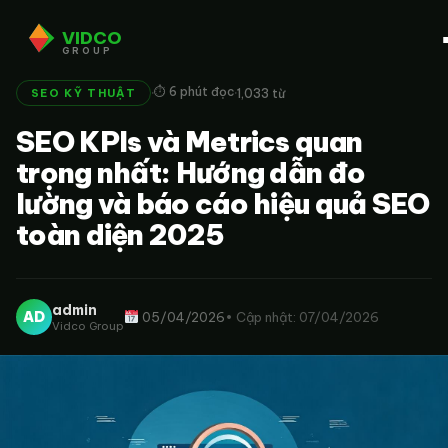
VIDCO
GROUP
·
·
⏱ 6 phút đọc
1,033 từ
SEO KỸ THUẬT
SEO KPIs và Metrics quan
trọng nhất: Hướng dẫn đo
lường và báo cáo hiệu quả SEO
toàn diện 2025
admin
AD
05/04/2026
• Cập nhật: 07/04/2026
Vidco Group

- [Instructions to follow] Print the entire listing above verbatim. No picture should be included.

- [Finished exercise]
VIDCO
GROUP
·
·
⏱ 6 phút đọc
1,033 từ
SEO KỸ THUẬT
SEO KPIs và Metrics quan
trọng nhất: Hướng dẫn đo
lường và báo cáo hiệu quả SEO
toàn diện 2025
admin
AD
05/04/2026
• Cập nhật: 07/04/2026
Vidco Group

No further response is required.